Остановилась и поняла, что вот-вот расплачусь. И меня совсем не волновало то, что двадцать минут я потратила, чтобы нарисовать относительно ровные стрелки. Производитель подводки обещал мне стойкость, – так почему бы мне ее не проверить?..
Янтарная.
Кирилл.
Отца можно понять. Несмотря ни на что. Он поверил в то, что говорят другие, но не услышал меня, – а это, в общем-то, за всю мою жизнь происходило так часто, что даже не удивило. Отец решил, что я глупая и никчемная, а Янтарная жестокая и злая, и что меня можно уберечь, только избавившись от нее. А меня следовало оберегать – как-никак, отец вложил в меня столько ресурсов…
Но ведь и меня понять было можно.
Правда, никто не попытался это сделать. Разве что Яр. Яр, связь с которым с самого начала была неправильный. Черная ведьма и белый маг. Зачем он вообще попался мне на глаза? Зачем подарил надежду? Чтобы после навсегда исчезнуть?..
Я скучала.
Я так по всем скучала, но никому не могла в этом признаться. Даже сама себя не одобряла. Ты предала. Тебя предали. Так зачем цепляться за прошлое? Иди вперед, гордо расправив плечи. Иди вперед, они не достойны твоей печали. А ты не достойна занимать место в их жизни.
Янтарная.
Здесь она тогда лежала, совсем недалеко от места, где я остановилась, и пряди ее волос были точно раскинувшиеся корни дерева, пытающегося дотянуться до воды – и жизни.

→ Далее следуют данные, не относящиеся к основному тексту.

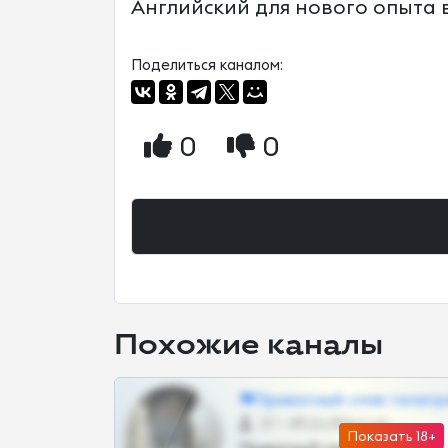
Английский для нового опыта 
Поделиться каналом:
0
0
Похожие каналы
❤Приватный слив телегр
57 •
@SZu3ll3sCatt_bot
Показать 18+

Вот только уже полтора года прошло с тех пор, как Янтарной не стало, а я все ещё здесь – и до сих пор не поумнела.
Я – это и есть она.
Яна – Янтарная.
Она, и моя матушка, и моя бабушка, и моя прабабушка, и вся вереница лиц – одно сменяет другое, но круг не замыкается. По крайней мере, не замыкался прежде. Быть может, я его замкну.
Кирилл покинул меня раньше, ближе к особняку. Он был предателем, и тетя решила, что он недостоин жить. Но почему тогда достойна я?..
Я сделала глубокий вздох, из груди вылетело непроизвольное рыдание.